Hundreds of people throwing petrol bombs and rocks attacked the national headquarters of Morsi's Muslim Brotherhood.
The Egyptian phase of the Arab Spring seems to have hit one of those "bumps in the road". The road is tyranny and the bump is a large number of Egyptians uninterested in letting Morsi do to Egypt what Erdogan did to Turkey.
At least five people were killed in Egypt and nearly 200 wounded on Sunday in clashes between supporters and opponents of Islamist President Mohamed Morsi, security and medical sources said.
In Cairo and Alexandria, more than one million demonstrated.

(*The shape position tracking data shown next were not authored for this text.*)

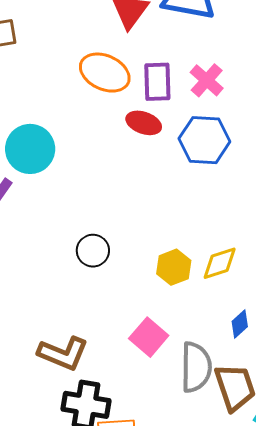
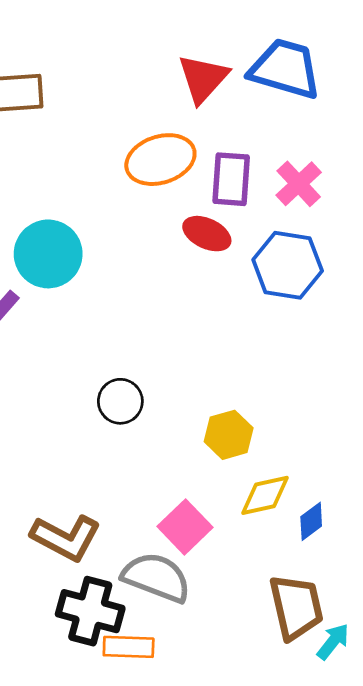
orange ellipse: (105, 73) -> (160, 160), turned -48
yellow diamond: (220, 263) -> (265, 495), moved
gray semicircle: (196, 367) -> (156, 577), moved, turned -75

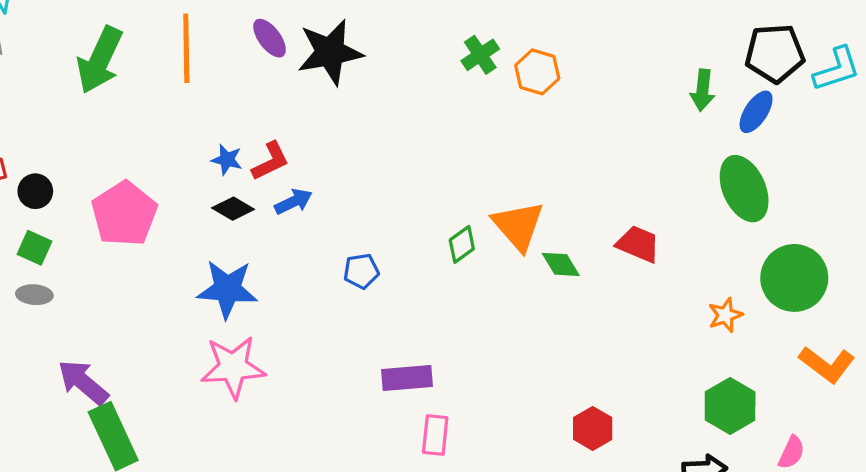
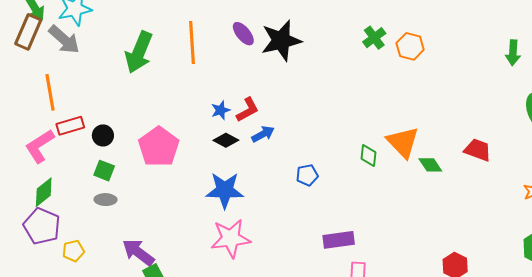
blue star: (227, 160) -> (221, 110), turned -30
green diamond: (462, 244) -> (369, 156), turned -45

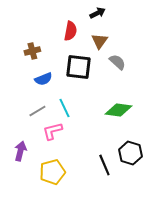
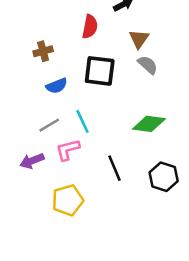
brown triangle: (99, 41) -> (139, 39), moved
purple arrow: (20, 151) -> (32, 161), moved, turned -126
black line: (104, 165) -> (114, 168), moved

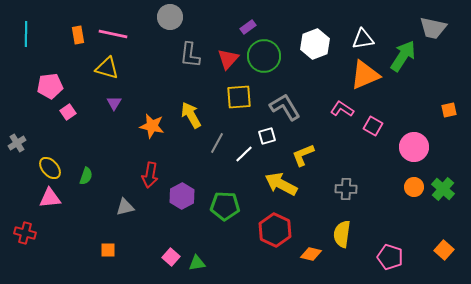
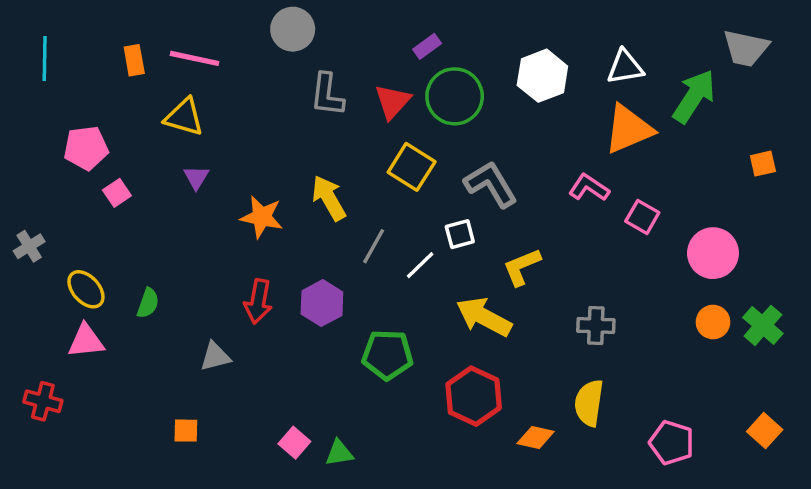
yellow square: (239, 97) -> (412, 167), turned 36
orange square: (449, 110) -> (763, 164), moved
purple hexagon: (182, 196) -> (322, 303), moved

Hundreds of people throwing petrol bombs and rocks attacked the national headquarters of Morsi's Muslim Brotherhood. The building caught fire as guards and protesters exchanged gunfire.
Waving national flags and chanting "Get out!", a crowd of more than 200,000 had massed by sunset on Cairo's central Tahrir Square in the biggest demonstration since the 2011 uprising that overthrew Morsi's predecessor, Hosni Mubarak.
"The people want the fall of the regime!" they shouted, echoing the Arab Spring rallying cry that brought down Mubarak.
The Tahrir Square crowd roared with approval as an army helicopter hovering overhead dropped Egyptian flags on the protesters. A military source said the move was intended to promote patriotism and was not a gesture of political support.
Southern Egypt saw deadly attacks on anti-Morsi protests. A protester was shot to death in Beni Suef outside the offices of the Brotherhood's Freedom and Justice Party. Gunmen on a motorcycle opened fire on a protest, killing one person and wounding four others in the city of Assiut.
The enraged protesters then marched on the nearby local Freedom and Justice offices, where gunmen inside opened fire, killing two more, security officials said, speaking on condition of anonymity because they weren't authorized to talk to the press. Clashes erupted with protesters and security forces fighting side by side against Morsi's supporters.
There are reports of police and soldiers at the protests which suggests that Morsi doesn't have much on his side except his Islamist militias and any Hamas members who can get there in time to help.
A week ago, with the public sense of worry growing over the upcoming confrontation, Defense Minister Gen. Abdel-Fattah el-Sissi demanded the president and his opponents reach a compromise. He warned that the military would intervene to prevent the nation from entering a "dark tunnel."
Welcome to democracy.
The opposition protests emerge from a petition campaign by a youth activist group known as Tamarod, Arabic for "Rebel." For several months, the group has been collecting signatures on a call for Morsi to step down.
On Saturday the group announced it had more than 22 million signatures -- proof, it claims, that a broad sector of the public no longer wants Morsi in office.
It was not possible to verify the claim. If true, it would be nearly twice the around 13 million people who voted for Morsi in last year's presidential run-off election, which he won with around 52 percent of the vote.
"Mubarak took only 18 days although he had behind him the security, intelligence and a large sector of Egyptians," said Amr Tawfeeq, an oil company employee marching toward Ittihadiya with a Christian friend. Morsi "won't take long. We want him out and we are ready to pay the price."